Word for word, give the data again without its pictures.
-- Opening Marker --
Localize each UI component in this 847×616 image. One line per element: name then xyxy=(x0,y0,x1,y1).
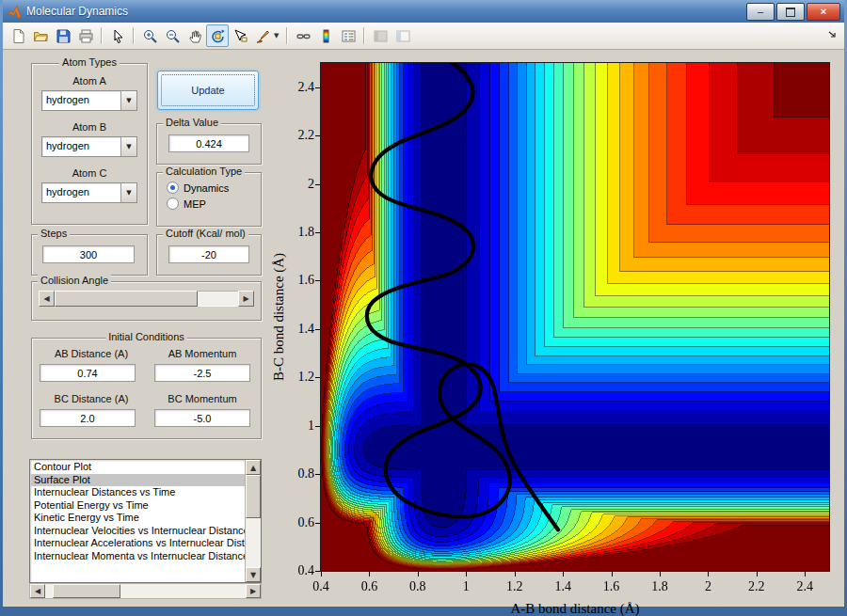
y-axis-label: B-C bond distance (Å) xyxy=(271,253,287,381)
listbox-vertical-scrollbar[interactable]: ▲ ▼ xyxy=(245,460,261,582)
hide-plot-tools-icon xyxy=(373,28,389,44)
new-document-icon xyxy=(10,28,26,44)
y-tick-label: 1.6 xyxy=(277,273,314,288)
mep-radio-row[interactable]: MEP xyxy=(167,197,261,210)
printer-icon xyxy=(78,28,94,44)
delta-value-input[interactable] xyxy=(168,134,249,152)
radio-button-icon[interactable] xyxy=(167,182,179,194)
steps-panel: Steps xyxy=(31,234,148,276)
atom-a-dropdown[interactable]: hydrogen ▼ xyxy=(41,90,137,111)
listbox-horizontal-scrollbar[interactable]: ◀ ▶ xyxy=(29,583,262,599)
maximize-button[interactable] xyxy=(776,3,805,21)
y-tick-label: 1.8 xyxy=(277,225,314,240)
radio-button-icon[interactable] xyxy=(167,197,179,210)
chevron-down-icon[interactable]: ▼ xyxy=(120,91,136,110)
zoom-out-button[interactable] xyxy=(161,24,184,47)
y-tick-mark xyxy=(315,87,320,88)
ab-momentum-label: AB Momentum xyxy=(151,348,254,359)
collision-angle-title: Collision Angle xyxy=(38,275,111,286)
title-bar[interactable]: Molecular Dynamics – × xyxy=(3,0,844,23)
slider-right-arrow[interactable]: ▶ xyxy=(238,291,254,307)
list-item[interactable]: Internuclear Momenta vs Internuclear Dis… xyxy=(31,550,245,563)
insert-legend-button[interactable] xyxy=(337,24,360,47)
x-tick-mark xyxy=(369,572,370,577)
list-item[interactable]: Potential Energy vs Time xyxy=(31,499,245,513)
ab-distance-input[interactable] xyxy=(40,364,136,382)
maximize-icon xyxy=(786,8,795,17)
data-cursor-button[interactable] xyxy=(229,24,251,47)
slider-thumb[interactable] xyxy=(55,291,198,307)
brush-dropdown-chevron[interactable]: ▼ xyxy=(274,32,282,39)
y-tick-mark xyxy=(315,280,320,281)
list-item[interactable]: Contour Plot xyxy=(31,461,245,474)
delta-value-title: Delta Value xyxy=(163,117,221,128)
hand-icon xyxy=(187,28,203,44)
save-figure-button[interactable] xyxy=(52,24,74,47)
figure-content: Atom Types Atom A hydrogen ▼ Atom B hydr… xyxy=(3,50,844,607)
x-tick-mark xyxy=(321,572,322,577)
minimize-button[interactable]: – xyxy=(746,3,775,21)
y-tick-mark xyxy=(315,377,320,378)
zoom-in-button[interactable] xyxy=(138,24,161,47)
toolbar-overflow-arrow[interactable] xyxy=(827,29,839,40)
scroll-left-arrow[interactable]: ◀ xyxy=(30,584,45,598)
scroll-right-arrow[interactable]: ▶ xyxy=(246,584,261,598)
x-tick-label: 2.2 xyxy=(733,579,780,594)
atom-b-dropdown[interactable]: hydrogen ▼ xyxy=(41,136,137,157)
scroll-up-arrow[interactable]: ▲ xyxy=(246,460,261,475)
collision-angle-slider[interactable]: ◀ ▶ xyxy=(39,291,254,307)
y-tick-mark xyxy=(315,232,320,233)
x-tick-mark xyxy=(418,572,419,577)
atom-types-title: Atom Types xyxy=(59,56,120,68)
zoom-out-icon xyxy=(165,28,181,44)
mep-radio-label: MEP xyxy=(184,198,206,210)
pan-button[interactable] xyxy=(184,24,206,47)
chevron-down-icon[interactable]: ▼ xyxy=(120,137,136,156)
insert-colorbar-button[interactable] xyxy=(314,24,337,47)
rotate-3d-button[interactable] xyxy=(206,24,229,47)
hide-plot-tools-button[interactable] xyxy=(369,24,392,47)
y-tick-mark xyxy=(315,184,320,185)
atom-a-label: Atom A xyxy=(32,75,147,87)
pes-canvas[interactable] xyxy=(321,63,829,571)
atom-c-dropdown[interactable]: hydrogen ▼ xyxy=(41,182,137,203)
x-tick-label: 1.6 xyxy=(588,579,635,594)
scroll-down-arrow[interactable]: ▼ xyxy=(246,567,261,582)
steps-input[interactable] xyxy=(42,245,135,263)
x-tick-label: 0.4 xyxy=(297,579,344,594)
open-file-button[interactable] xyxy=(29,24,52,47)
new-figure-button[interactable] xyxy=(7,24,29,47)
chevron-down-icon[interactable]: ▼ xyxy=(120,183,136,202)
x-tick-mark xyxy=(660,572,661,577)
bc-momentum-input[interactable] xyxy=(154,409,250,427)
slider-track[interactable] xyxy=(55,291,238,307)
y-tick-label: 0.8 xyxy=(277,466,314,482)
list-item[interactable]: Kinetic Energy vs Time xyxy=(31,512,245,525)
calculation-type-panel: Calculation Type Dynamics MEP xyxy=(156,172,262,227)
x-tick-mark xyxy=(805,572,806,577)
horizontal-scroll-thumb[interactable] xyxy=(53,584,120,598)
slider-left-arrow[interactable]: ◀ xyxy=(39,291,55,307)
list-item[interactable]: Internuclear Accelerations vs Internucle… xyxy=(31,537,245,550)
cutoff-title: Cutoff (Kcal/ mol) xyxy=(163,228,248,239)
update-button[interactable]: Update xyxy=(157,71,259,110)
edit-plot-button[interactable] xyxy=(106,24,129,47)
link-plot-button[interactable] xyxy=(292,24,314,47)
ab-momentum-input[interactable] xyxy=(154,364,250,382)
cutoff-input[interactable] xyxy=(168,245,249,263)
close-button[interactable]: × xyxy=(807,3,840,21)
y-tick-label: 2.4 xyxy=(277,80,314,95)
print-figure-button[interactable] xyxy=(74,24,97,47)
list-item[interactable]: Internuclear Distances vs Time xyxy=(31,486,245,499)
delta-value-panel: Delta Value xyxy=(156,123,262,165)
list-item[interactable]: Internuclear Velocities vs Internuclear … xyxy=(31,525,245,538)
vertical-scroll-thumb[interactable] xyxy=(246,475,261,518)
show-plot-tools-button[interactable] xyxy=(392,24,414,47)
list-item[interactable]: Surface Plot xyxy=(31,474,245,487)
x-tick-mark xyxy=(757,572,758,577)
x-tick-label: 0.6 xyxy=(345,579,392,594)
plot-type-listbox[interactable]: Contour PlotSurface PlotInternuclear Dis… xyxy=(29,459,262,583)
bc-distance-input[interactable] xyxy=(40,409,136,427)
dynamics-radio-row[interactable]: Dynamics xyxy=(167,182,261,194)
brush-data-button[interactable] xyxy=(251,24,274,47)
-- Closing Marker --
* [SOLUTION FOR THIS PROBLEM]:
Localize each UI component in this 847×616 image. One line per element: name then xyxy=(x0,y0,x1,y1).
y-axis-label: B-C bond distance (Å) xyxy=(271,253,287,381)
listbox-vertical-scrollbar[interactable]: ▲ ▼ xyxy=(245,460,261,582)
hide-plot-tools-icon xyxy=(373,28,389,44)
new-document-icon xyxy=(10,28,26,44)
y-tick-label: 1.6 xyxy=(277,273,314,288)
mep-radio-row[interactable]: MEP xyxy=(167,197,261,210)
printer-icon xyxy=(78,28,94,44)
delta-value-input[interactable] xyxy=(168,134,249,152)
radio-button-icon[interactable] xyxy=(167,182,179,194)
steps-panel: Steps xyxy=(31,234,148,276)
atom-a-dropdown[interactable]: hydrogen ▼ xyxy=(41,90,137,111)
listbox-horizontal-scrollbar[interactable]: ◀ ▶ xyxy=(29,583,262,599)
maximize-button[interactable] xyxy=(776,3,805,21)
y-tick-label: 1.8 xyxy=(277,225,314,240)
radio-button-icon[interactable] xyxy=(167,197,179,210)
chevron-down-icon[interactable]: ▼ xyxy=(120,91,136,110)
zoom-out-button[interactable] xyxy=(161,24,184,47)
y-tick-mark xyxy=(315,87,320,88)
ab-momentum-label: AB Momentum xyxy=(151,348,254,359)
collision-angle-title: Collision Angle xyxy=(38,275,111,286)
title-bar[interactable]: Molecular Dynamics – × xyxy=(3,0,844,23)
slider-right-arrow[interactable]: ▶ xyxy=(238,291,254,307)
list-item[interactable]: Internuclear Momenta vs Internuclear Dis… xyxy=(31,550,245,563)
insert-legend-button[interactable] xyxy=(337,24,360,47)
x-tick-mark xyxy=(369,572,370,577)
list-item[interactable]: Potential Energy vs Time xyxy=(31,499,245,513)
ab-distance-input[interactable] xyxy=(40,364,136,382)
maximize-icon xyxy=(786,8,795,17)
data-cursor-button[interactable] xyxy=(229,24,251,47)
slider-thumb[interactable] xyxy=(55,291,198,307)
brush-dropdown-chevron[interactable]: ▼ xyxy=(274,32,282,39)
y-tick-mark xyxy=(315,280,320,281)
list-item[interactable]: Contour Plot xyxy=(31,461,245,474)
delta-value-title: Delta Value xyxy=(163,117,221,128)
hand-icon xyxy=(187,28,203,44)
save-figure-button[interactable] xyxy=(52,24,74,47)
figure-content: Atom Types Atom A hydrogen ▼ Atom B hydr… xyxy=(3,50,844,607)
x-tick-mark xyxy=(321,572,322,577)
minimize-button[interactable]: – xyxy=(746,3,775,21)
y-tick-mark xyxy=(315,377,320,378)
zoom-in-button[interactable] xyxy=(138,24,161,47)
toolbar-overflow-arrow[interactable] xyxy=(827,29,839,40)
scroll-left-arrow[interactable]: ◀ xyxy=(30,584,45,598)
scroll-right-arrow[interactable]: ▶ xyxy=(246,584,261,598)
x-tick-label: 2.2 xyxy=(733,579,780,594)
atom-b-dropdown[interactable]: hydrogen ▼ xyxy=(41,136,137,157)
scroll-up-arrow[interactable]: ▲ xyxy=(246,460,261,475)
collision-angle-slider[interactable]: ◀ ▶ xyxy=(39,291,254,307)
y-tick-mark xyxy=(315,232,320,233)
x-tick-mark xyxy=(418,572,419,577)
atom-types-title: Atom Types xyxy=(59,56,120,68)
zoom-out-icon xyxy=(165,28,181,44)
mep-radio-label: MEP xyxy=(184,198,206,210)
pan-button[interactable] xyxy=(184,24,206,47)
chevron-down-icon[interactable]: ▼ xyxy=(120,137,136,156)
insert-colorbar-button[interactable] xyxy=(314,24,337,47)
rotate-3d-button[interactable] xyxy=(206,24,229,47)
hide-plot-tools-button[interactable] xyxy=(369,24,392,47)
y-tick-mark xyxy=(315,184,320,185)
atom-a-label: Atom A xyxy=(32,75,147,87)
pes-canvas[interactable] xyxy=(321,63,829,571)
atom-c-dropdown[interactable]: hydrogen ▼ xyxy=(41,182,137,203)
x-tick-label: 1.6 xyxy=(588,579,635,594)
scroll-down-arrow[interactable]: ▼ xyxy=(246,567,261,582)
steps-input[interactable] xyxy=(42,245,135,263)
x-tick-label: 0.4 xyxy=(297,579,344,594)
open-file-button[interactable] xyxy=(29,24,52,47)
new-figure-button[interactable] xyxy=(7,24,29,47)
chevron-down-icon[interactable]: ▼ xyxy=(120,183,136,202)
x-tick-mark xyxy=(660,572,661,577)
bc-momentum-input[interactable] xyxy=(154,409,250,427)
slider-track[interactable] xyxy=(55,291,238,307)
y-tick-label: 0.8 xyxy=(277,466,314,482)
list-item[interactable]: Kinetic Energy vs Time xyxy=(31,512,245,525)
calculation-type-panel: Calculation Type Dynamics MEP xyxy=(156,172,262,227)
x-tick-mark xyxy=(805,572,806,577)
horizontal-scroll-thumb[interactable] xyxy=(53,584,120,598)
slider-left-arrow[interactable]: ◀ xyxy=(39,291,55,307)
list-item[interactable]: Internuclear Accelerations vs Internucle… xyxy=(31,537,245,550)
cutoff-title: Cutoff (Kcal/ mol) xyxy=(163,228,248,239)
update-button[interactable]: Update xyxy=(157,71,259,110)
edit-plot-button[interactable] xyxy=(106,24,129,47)
link-plot-button[interactable] xyxy=(292,24,314,47)
ab-momentum-input[interactable] xyxy=(154,364,250,382)
cutoff-input[interactable] xyxy=(168,245,249,263)
close-button[interactable]: × xyxy=(807,3,840,21)
y-tick-label: 2.4 xyxy=(277,80,314,95)
print-figure-button[interactable] xyxy=(74,24,97,47)
list-item[interactable]: Internuclear Distances vs Time xyxy=(31,486,245,499)
delta-value-panel: Delta Value xyxy=(156,123,262,165)
list-item[interactable]: Internuclear Velocities vs Internuclear … xyxy=(31,525,245,538)
vertical-scroll-thumb[interactable] xyxy=(246,475,261,518)
show-plot-tools-button[interactable] xyxy=(392,24,414,47)
list-item[interactable]: Surface Plot xyxy=(31,474,245,487)
x-tick-mark xyxy=(757,572,758,577)
x-tick-label: 0.6 xyxy=(345,579,392,594)
plot-type-listbox[interactable]: Contour PlotSurface PlotInternuclear Dis… xyxy=(29,459,262,583)
bc-distance-input[interactable] xyxy=(40,409,136,427)
dynamics-radio-row[interactable]: Dynamics xyxy=(167,182,261,194)
brush-data-button[interactable] xyxy=(251,24,274,47)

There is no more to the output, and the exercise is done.